== What the task requires ==
Check each line of the records below for the word "Ευρωπαϊκό" and copy those where it appears.

........

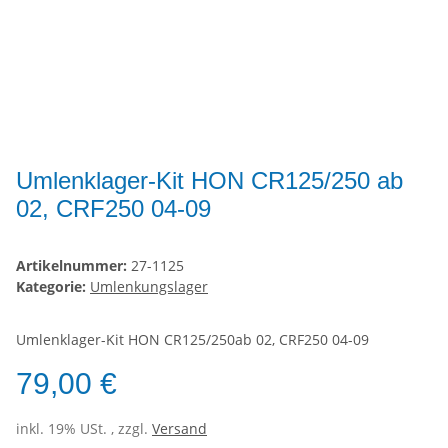
Umlenklager-Kit HON CR125/250 ab
02, CRF250 04-09
Artikelnummer:
27-1125
Kategorie:
Umlenkungslager
Umlenklager-Kit HON CR125/250ab 02, CRF250 04-09
79,00 €
inkl. 19% USt. , zzgl.
Versand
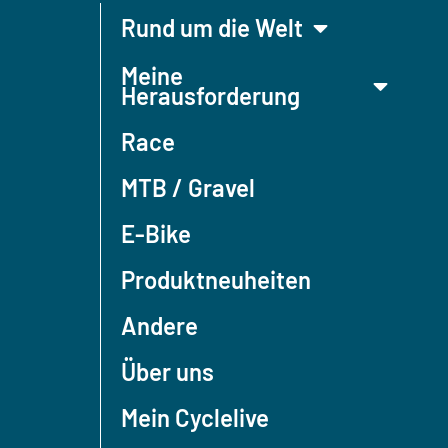
Rund um die Welt
Meine
Herausforderung
Race
MTB / Gravel
E-Bike
Produktneuheiten
Andere
Über uns
Mein Cyclelive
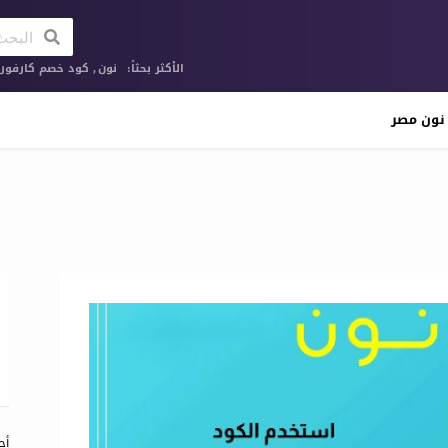
الأكثر بحثاً:
نون
,
كود خصم كارفور ا
نون مصر
البح
عن:
أح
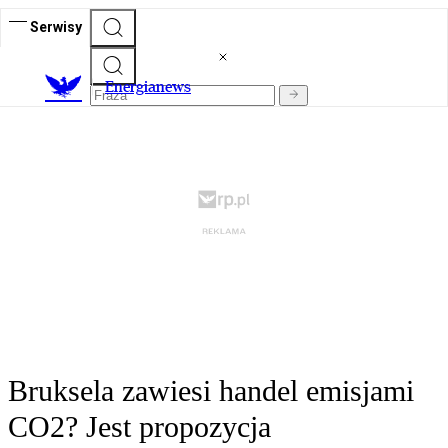
Serwisy
E
nergianews
Bruksela zawiesi handel emisjami
CO2? Jest propozycja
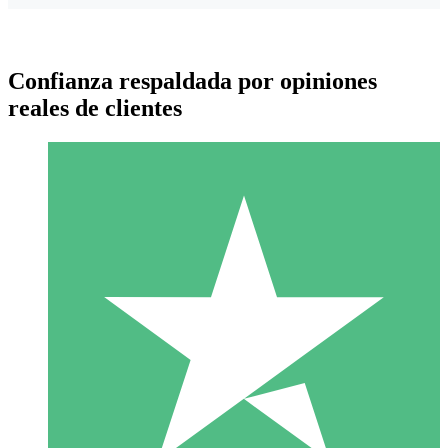
Confianza respaldada por opiniones
reales de clientes
Paquetes de Créditos Individuales
Paga según el uso con créditos de descarga. Sin compromiso
mensual.
1 Descarga
10
US$
00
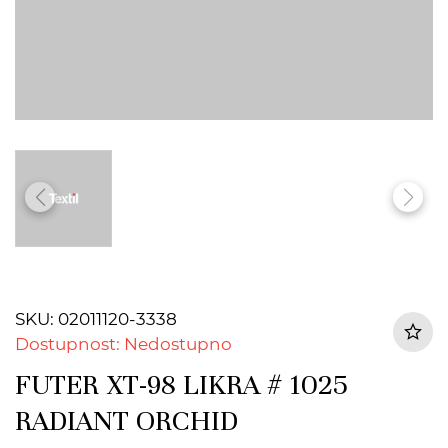
SKU: 02011120-3338
Dostupnost: Nedostupno
FUTER XT-98 LIKRA # 1025
RADIANT ORCHID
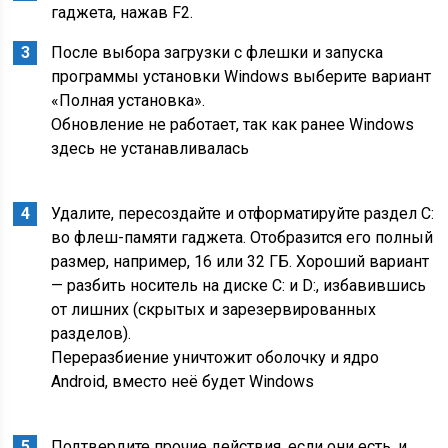
гаджета, нажав F2.
После выбора загрузки с флешки и запуска
программы установки Windows выберите вариант
«Полная установка».
Обновление не работает, так как ранее Windows
здесь не устанавливалась
Удалите, пересоздайте и отформатируйте раздел C:
во флеш-памяти гаджета. Отобразится его полный
размер, например, 16 или 32 ГБ. Хороший вариант
— разбить носитель на диске C: и D:, избавившись
от лишних (скрытых и зарезервированных
разделов).
Переразбиение уничтожит оболочку и ядро
Android, вместо неё будет Windows
Подтвердите прочие действия, если они есть, и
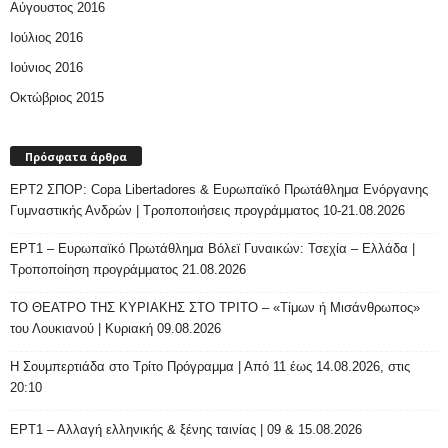
Αύγουστος 2016
Ιούλιος 2016
Ιούνιος 2016
Οκτώβριος 2015
Πρόσφατα άρθρα
ΕΡΤ2 ΣΠΟΡ: Copa Libertadores & Ευρωπαϊκό Πρωτάθλημα Ενόργανης
Γυμναστικής Ανδρών | Τροποποιήσεις προγράμματος 10-21.08.2026
ΕΡΤ1 – Ευρωπαϊκό Πρωτάθλημα Βόλεϊ Γυναικών: Τσεχία – Ελλάδα |
Τροποποίηση προγράμματος 21.08.2026
ΤΟ ΘΕΑΤΡΟ ΤΗΣ ΚΥΡΙΑΚΗΣ ΣΤΟ ΤΡΙΤΟ – «Τίμων ή Μισάνθρωπος»
του Λουκιανού | Κυριακή 09.08.2026
H Σουμπερτιάδα στο Τρίτο Πρόγραμμα | Από 11 έως 14.08.2026, στις
20:10
ΕΡΤ1 – Αλλαγή ελληνικής & ξένης ταινίας | 09 & 15.08.2026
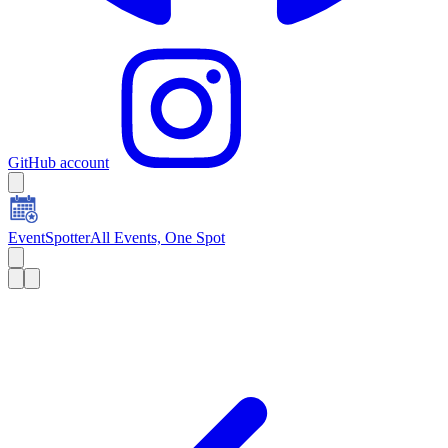
GitHub account
EventSpotter
All Events, One Spot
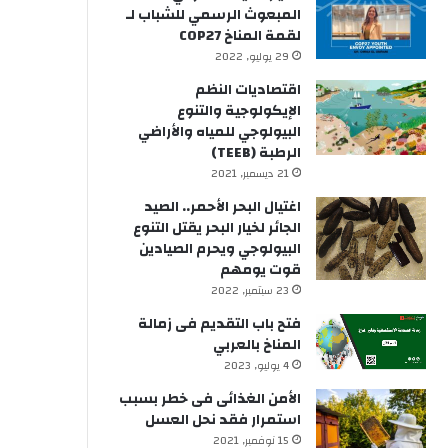
المبعوث الرسمي للشباب لـ
لقمة المناخ COP27
29 يوليو, 2022
اقتصاديات النظم
الإيكولوجية والتنوع
البيولوجي للمياه والأراضي
الرطبة (TEEB)
21 ديسمبر, 2021
اغتيال البحر الأحمر.. الصيد
الجائر لخيار البحر يقتل التنوع
البيولوجي ويحرم الصيادين
قوت يومهم
23 سبتمبر, 2022
فتح باب التقديم فى زمالة
المناخ بالعربي
4 يوليو, 2023
الأمن الغذائى فى خطر بسبب
استمرار فقد نحل العسل
15 نوفمبر, 2021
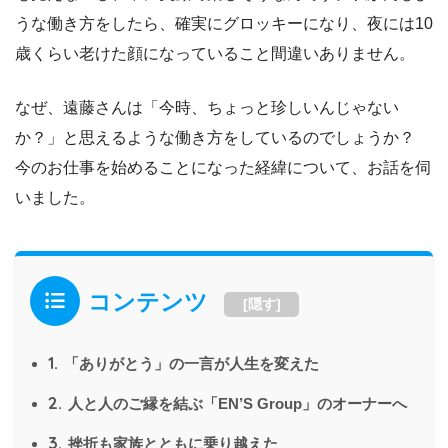
うな働き方をしたら、確実にグロッキーになり、夜には10
歳くらい老けた顔になっていること間違いありません。
なぜ、遠藤さんは「今時、ちょっと珍しいんじゃない
か？」と思えるような働き方をしているのでしょうか？
今のお仕事を始めることになった経緯について、お話を伺
いました。
コンテンツ
[
隠す
]
1.
「ありがとう」の一言が人生を変えた
2.
人と人のご縁を結ぶ「EN’S Group」のオーナーへ
3.
挫折も家族とともに乗り越えた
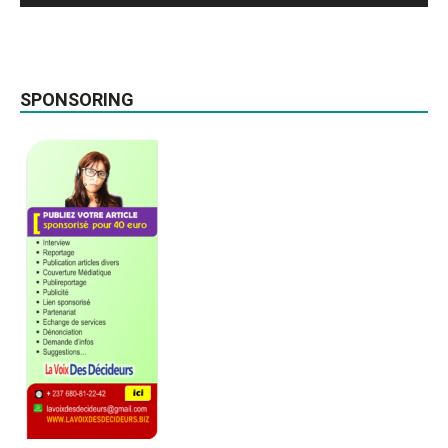
SPONSORING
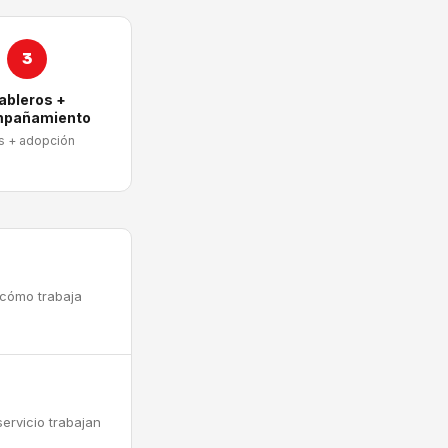
3
ableros +
pañamiento
s + adopción
 cómo trabaja
ervicio trabajan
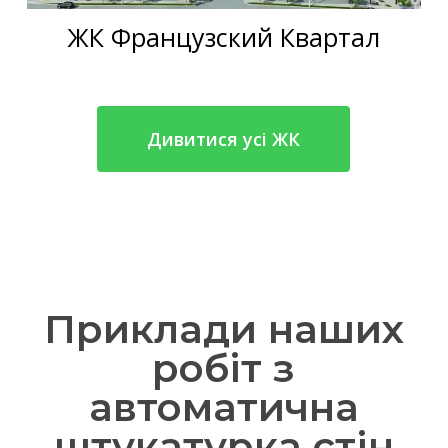
ЖК Французский Квартал
Дивитися усі ЖК
Приклади наших
робіт з
автоматична
штукатурка стін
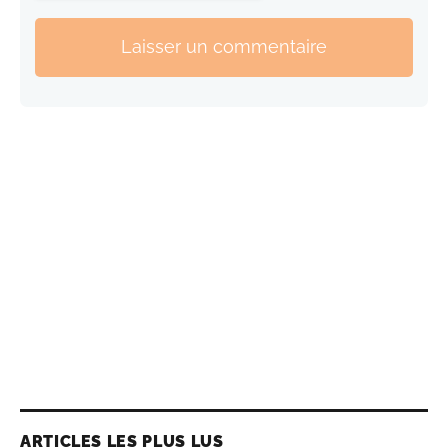
Laisser un commentaire
ARTICLES LES PLUS LUS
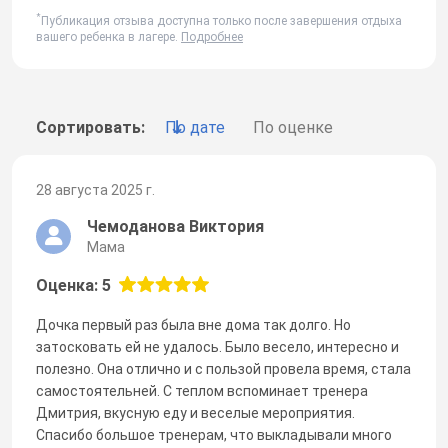
*
Публикация отзыва доступна только после завершения отдыха
вашего ребенка в лагере.
Подробнее
Сортировать:
По дате
По оценке
28 августа 2025 г.
Чемоданова Виктория
Мама
Оценка: 5
Дочка первый раз была вне дома так долго. Но
затосковать ей не удалось. Было весело, интересно и
полезно. Она отлично и с пользой провела время, стала
самостоятельней. С теплом вспоминает тренера
Дмитрия, вкусную еду и веселые мероприятия.
Спасибо большое тренерам, что выкладывали много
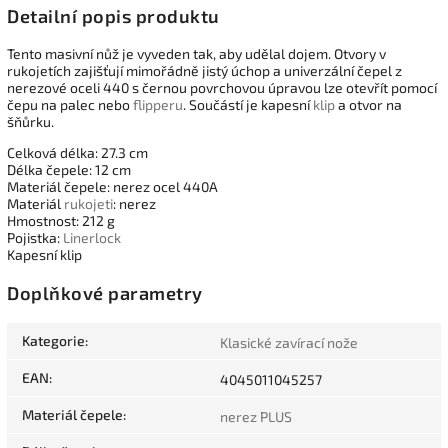
Detailní popis produktu
Tento masivní nůž je vyveden tak, aby udělal dojem. Otvory v
rukojetích zajišťují mimořádně jistý úchop a univerzální čepel z
nerezové oceli 440 s černou povrchovou úpravou lze otevřít pomocí
čepu na palec nebo
flipperu
. Součástí je kapesní
klip
a otvor na
šňůrku.
Celková délka: 27.3 cm
Délka čepele: 12 cm
Materiál čepele: nerez ocel 440A
Materiál
rukojeti
: nerez
Hmostnost: 212 g
Pojistka:
Linerlock
Kapesní klip
Doplňkové parametry
Kategorie
:
Klasické zavírací nože
EAN
:
4045011045257
Materiál čepele
:
nerez PLUS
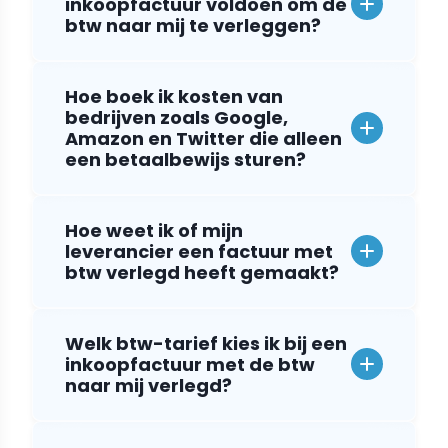
inkoopfactuur voldoen om de
btw naar mij te verleggen?
Hoe boek ik kosten van
bedrijven zoals Google,
Amazon en Twitter die alleen
een betaalbewijs sturen?
Hoe weet ik of mijn
leverancier een factuur met
btw verlegd heeft gemaakt?
Welk btw-tarief kies ik bij een
inkoopfactuur met de btw
naar mij verlegd?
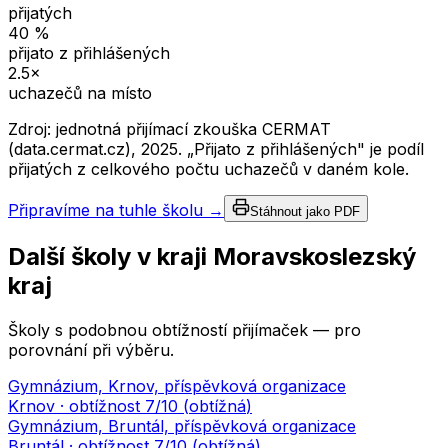
přijatých
40
%
přijato z přihlášených
2.5
×
uchazečů na místo
Zdroj: jednotná přijímací zkouška CERMAT
(data.cermat.cz),
2025
. „Přijato z přihlášených" je podíl
přijatých z celkového počtu uchazečů v daném kole.
Připravíme na tuhle školu →
Stáhnout jako PDF
Další školy v kraji
Moravskoslezský
kraj
Školy s podobnou obtížností přijímaček — pro
porovnání při výběru.
Gymnázium, Krnov, příspěvková organizace
Krnov
· obtížnost
7
/10 (
obtížná
)
Gymnázium, Bruntál, příspěvková organizace
Bruntál
· obtížnost
7
/10 (
obtížná
)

........

== Exercise solution ==
ΕΡΤ2 ΣΠΟΡ: Copa Libertadores & Ευρωπαϊκό Πρωτάθλημα Ενόργανης
ΕΡΤ1 – Ευρωπαϊκό Πρωτάθλημα Βόλεϊ Γυναικών: Τσεχία – Ελλάδα |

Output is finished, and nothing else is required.